Synopsis
This report analyses the U.S. National Oceanic and Atmospheric Administration’s storm database and reports the impact of severe weather event types on public health (in terms of fatalities and injuries) and public wealth (in terms of property damage and crop damage).
This report aims to assist goverment officials and policy makers in prioritizing the resources in mitgating severe weather events in future.
This report is written following the principles of Reporducible Research, i.e. the R code chunks are presented interspersed with the results and documentation, so that anyone could check and / or reproduce the results.
Data since 1996 alone is considered for this analysis, due to consistent style in data entry.
Data Processing
Assumption: Data file and this program file are in same directory.
Load the data file into data frame (full data - fdat).
fdat <- read.csv("repdatA-data-StormData.csv",header=T)
Injuries and Fatalities are used to quantify population health impact.
Property damage and its exponent, Crop damage and its exponent are used to quantify economic impact.
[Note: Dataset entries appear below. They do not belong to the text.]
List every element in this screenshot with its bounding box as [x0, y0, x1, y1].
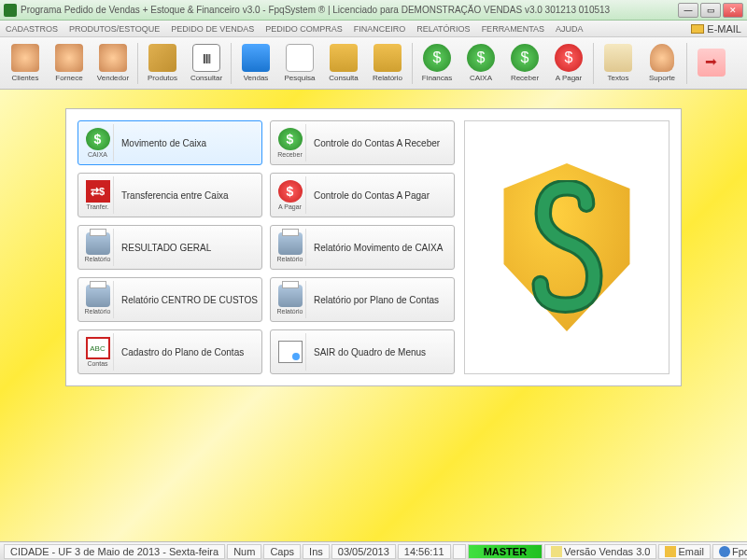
minimize-button[interactable]: —	[678, 3, 698, 18]
toolbar-label: Vendedor	[97, 74, 129, 82]
panel-btn-text: Transferencia entre Caixa	[121, 190, 229, 201]
ic-scroll-icon	[604, 44, 632, 72]
menu-pedido-compras[interactable]: PEDIDO COMPRAS	[265, 24, 343, 34]
ic-report-icon	[374, 44, 402, 72]
toolbar-financas[interactable]: $Financas	[416, 40, 458, 87]
toolbar-label: Consultar	[190, 74, 222, 82]
toolbar-label: Clientes	[12, 74, 39, 82]
panel-btn-text: SAIR do Quadro de Menus	[314, 347, 426, 357]
panel-btn-8[interactable]: ABCContasCadastro do Plano de Contas	[78, 329, 262, 374]
close-button[interactable]: ✕	[723, 3, 743, 18]
menu-ajuda[interactable]: AJUDA	[556, 24, 584, 34]
ic-folder-icon	[330, 44, 358, 72]
toolbar-suporte[interactable]: Suporte	[641, 40, 684, 87]
status-email[interactable]: Email	[658, 544, 711, 559]
toolbar-consulta[interactable]: Consulta	[322, 40, 365, 87]
menu-cadastros[interactable]: CADASTROS	[6, 24, 58, 34]
panel-btn-5[interactable]: RelatórioRelatório Movimento de CAIXA	[270, 225, 455, 270]
toolbar-caixa[interactable]: $CAIXA	[459, 40, 502, 87]
toolbar-label: Vendas	[244, 74, 269, 82]
globe-icon	[719, 546, 730, 557]
ic-dollar-icon: $	[511, 44, 539, 72]
panel-btn-icon-box: Relatório	[275, 229, 306, 266]
toolbar-vendedor[interactable]: Vendedor	[92, 40, 134, 87]
menubar: CADASTROS PRODUTOS/ESTOQUE PEDIDO DE VEN…	[0, 21, 747, 37]
content-area: $CAIXAMovimento de Caixa$ReceberControle…	[0, 90, 747, 541]
toolbar-receber[interactable]: $Receber	[503, 40, 546, 87]
panel-btn-1[interactable]: $ReceberControle do Contas A Receber	[270, 120, 455, 165]
notes-icon	[551, 546, 562, 557]
toolbar-exit[interactable]: ⮕	[690, 40, 733, 87]
toolbar-label: Textos	[607, 74, 628, 82]
email-button[interactable]: E-MAIL	[691, 23, 741, 35]
toolbar-separator	[593, 43, 594, 84]
ic-dollar-icon: $	[467, 44, 495, 72]
panel-btn-3[interactable]: $A PagarControle do Contas A Pagar	[270, 173, 455, 217]
toolbar-textos[interactable]: Textos	[597, 40, 640, 87]
shield-logo	[497, 163, 637, 331]
ic-printer-icon	[278, 285, 303, 307]
status-num: Num	[227, 544, 261, 559]
panel-btn-icon-label: Relatório	[276, 308, 303, 315]
panel-btn-7[interactable]: RelatórioRelatório por Plano de Contas	[270, 277, 455, 322]
panel-btn-icon-label: Contas	[87, 360, 107, 367]
menu-produtos[interactable]: PRODUTOS/ESTOQUE	[69, 24, 160, 34]
status-company[interactable]: FpqSystem	[712, 544, 747, 559]
panel-btn-icon-box: ABCContas	[82, 333, 114, 371]
panel-btn-text: Controle do Contas A Pagar	[314, 190, 430, 201]
panel-btn-icon-box: ⇄$Tranfer.	[82, 176, 114, 214]
panel-btn-text: RESULTADO GERAL	[121, 243, 211, 253]
ic-person-icon	[55, 44, 83, 72]
toolbar-relatório[interactable]: Relatório	[366, 40, 409, 87]
status-version: Versão Vendas 3.0	[544, 544, 656, 559]
maximize-button[interactable]: ▭	[700, 3, 721, 18]
status-caps: Caps	[263, 544, 301, 559]
toolbar-pesquisa[interactable]: Pesquisa	[278, 40, 321, 87]
toolbar-label: Relatório	[373, 74, 402, 82]
toolbar-clientes[interactable]: Clientes	[4, 40, 47, 87]
panel-btn-icon-box: Relatório	[82, 229, 114, 266]
status-ins: Ins	[303, 544, 330, 559]
menu-ferramentas[interactable]: FERRAMENTAS	[482, 24, 544, 34]
menu-financeiro[interactable]: FINANCEIRO	[354, 24, 406, 34]
toolbar-separator	[686, 43, 687, 84]
email-icon	[691, 24, 704, 34]
menu-panel: $CAIXAMovimento de Caixa$ReceberControle…	[65, 108, 682, 386]
ic-barcode-icon: |||||	[192, 44, 220, 72]
status-blank	[453, 544, 466, 559]
ic-dollar-icon: $	[86, 128, 110, 150]
panel-btn-icon-label: Receber	[277, 151, 302, 158]
titlebar-text: Programa Pedido de Vendas + Estoque & Fi…	[21, 5, 678, 15]
toolbar-vendas[interactable]: Vendas	[234, 40, 277, 87]
statusbar: CIDADE - UF 3 de Maio de 2013 - Sexta-fe…	[0, 541, 747, 560]
toolbar-consultar[interactable]: |||||Consultar	[185, 40, 228, 87]
panel-btn-0[interactable]: $CAIXAMovimento de Caixa	[78, 120, 262, 165]
toolbar-produtos[interactable]: Produtos	[141, 40, 184, 87]
app-icon	[4, 4, 17, 17]
panel-btn-icon-label: Relatório	[84, 256, 110, 262]
toolbar-fornece[interactable]: Fornece	[48, 40, 91, 87]
dollar-s-icon	[518, 180, 616, 315]
panel-btn-9[interactable]: SAIR do Quadro de Menus	[270, 329, 455, 374]
status-master: MASTER	[468, 544, 543, 559]
mail-icon	[665, 546, 676, 557]
ic-exit-icon: ⮕	[698, 49, 726, 77]
toolbar-a pagar[interactable]: $A Pagar	[547, 40, 590, 87]
panel-btn-4[interactable]: RelatórioRESULTADO GERAL	[78, 225, 262, 270]
ic-screen-icon	[242, 44, 270, 72]
menu-grid: $CAIXAMovimento de Caixa$ReceberControle…	[78, 120, 455, 374]
panel-btn-icon-box: $Receber	[275, 124, 306, 161]
menu-pedido-vendas[interactable]: PEDIDO DE VENDAS	[171, 24, 254, 34]
ic-person-icon	[99, 44, 127, 72]
toolbar: ClientesForneceVendedorProdutos|||||Cons…	[0, 37, 747, 90]
ic-support-icon	[650, 44, 674, 72]
panel-btn-icon-label: Tranfer.	[87, 203, 109, 210]
toolbar-label: A Pagar	[556, 74, 582, 82]
panel-btn-icon-label: A Pagar	[278, 203, 302, 210]
toolbar-label: CAIXA	[470, 74, 492, 82]
toolbar-separator	[137, 43, 138, 84]
toolbar-label: Financas	[422, 74, 452, 82]
panel-btn-6[interactable]: RelatórioRelatório CENTRO DE CUSTOS	[78, 277, 262, 322]
panel-btn-2[interactable]: ⇄$Tranfer.Transferencia entre Caixa	[78, 173, 262, 217]
menu-relatorios[interactable]: RELATÓRIOS	[416, 24, 470, 34]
Select the required columns of data into a data frame for further processing. (trimmed data - tdat).
tdat <- fdat[c("INJURIES","FATALITIES","PROPDMG","PROPDMGEXP","CROPDMG","CROPDMGEXP","EVTYPE")]
The event type entries are in either cases: lower or uppper.
So change all entries to lower case to avoid dupicate counting during aggregation.
The damange exponents are 0, K, M and B, standing for units, thousands, millions and billions respectively. These exponents are also are in either cases. So change all the damage exponents to lower case.
tdat$EVTYPE <- tolower(tdat$EVTYPE)
tdat$PROPDMGEXP <- tolower(tdat$PROPDMGEXP)
tdat$CROPDMGEXP <- tolower(tdat$CROPDMGEXP)
tdat <- subset(tdat,!grepl("summary",EVTYPE))
Recent data (from 1996) have damage exponents “0”,“k”, “m” or “b”. This criterion is used to isolate the recent data for further analysis.
The number of data points subsequent to data cleaning is about 0.3 million, as seen below.
tdat <- tdat[tdat$CROPDMGEXP %in% c("0","k","m","b"),]
nrow(tdat)
## [1] 283876
## Remove some typographic errors / abbreviations
tdat$EVTYPE <- gsub("avalance","avalanche",tdat$EVTYPE)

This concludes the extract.